**What you should do**
Go through the records below and copy out every line holding "Naviraí".

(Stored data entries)
>>
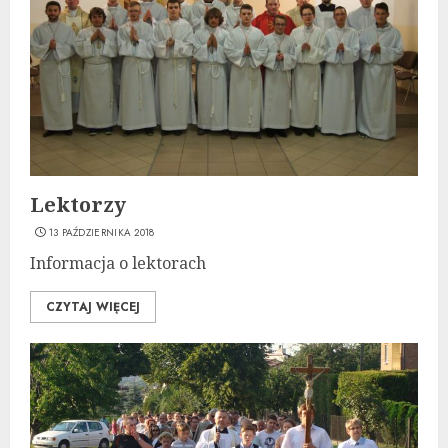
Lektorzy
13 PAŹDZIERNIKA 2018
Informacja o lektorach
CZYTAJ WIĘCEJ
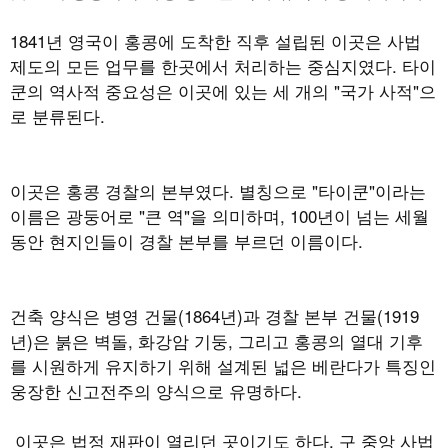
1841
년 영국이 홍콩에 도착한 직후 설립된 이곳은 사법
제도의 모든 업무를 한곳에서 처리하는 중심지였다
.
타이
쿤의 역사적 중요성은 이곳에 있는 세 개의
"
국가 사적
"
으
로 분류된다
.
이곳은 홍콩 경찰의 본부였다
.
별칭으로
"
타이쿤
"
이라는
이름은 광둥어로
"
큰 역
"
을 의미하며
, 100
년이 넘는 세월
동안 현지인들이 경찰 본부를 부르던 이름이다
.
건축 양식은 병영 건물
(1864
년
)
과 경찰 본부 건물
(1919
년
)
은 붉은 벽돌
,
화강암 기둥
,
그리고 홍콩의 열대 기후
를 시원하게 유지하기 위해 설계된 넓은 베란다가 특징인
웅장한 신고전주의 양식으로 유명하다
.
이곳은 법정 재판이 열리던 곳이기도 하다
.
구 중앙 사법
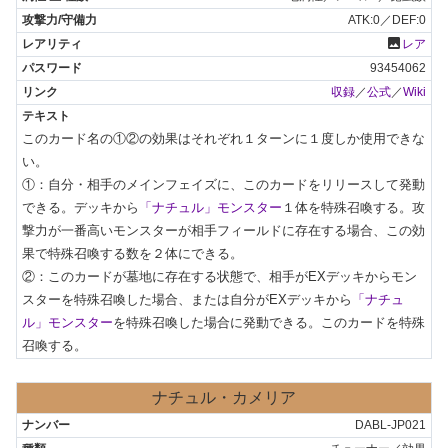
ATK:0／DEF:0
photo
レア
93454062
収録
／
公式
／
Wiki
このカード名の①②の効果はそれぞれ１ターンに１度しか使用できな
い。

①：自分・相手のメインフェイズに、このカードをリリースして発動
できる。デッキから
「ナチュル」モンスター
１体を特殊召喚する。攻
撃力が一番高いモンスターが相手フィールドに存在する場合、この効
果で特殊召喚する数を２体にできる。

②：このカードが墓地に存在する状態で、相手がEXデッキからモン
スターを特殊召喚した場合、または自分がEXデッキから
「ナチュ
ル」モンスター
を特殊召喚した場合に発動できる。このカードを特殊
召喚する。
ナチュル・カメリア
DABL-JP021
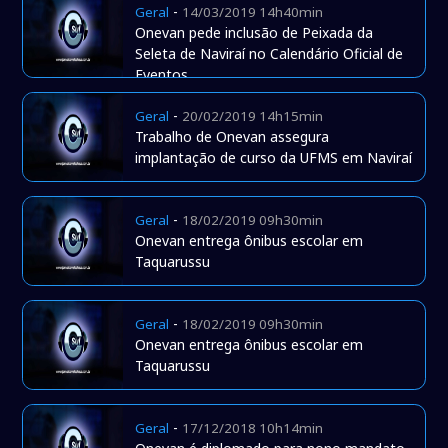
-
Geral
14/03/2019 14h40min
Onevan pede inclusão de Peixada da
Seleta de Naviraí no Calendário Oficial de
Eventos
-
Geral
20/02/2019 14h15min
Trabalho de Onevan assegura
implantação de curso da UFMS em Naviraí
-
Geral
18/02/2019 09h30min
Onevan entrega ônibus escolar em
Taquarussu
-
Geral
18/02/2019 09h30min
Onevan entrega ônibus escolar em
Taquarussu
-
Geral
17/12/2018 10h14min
<<
**Exercise output**
Seleta de Naviraí no Calendário Oficial de
implantação de curso da UFMS em Naviraí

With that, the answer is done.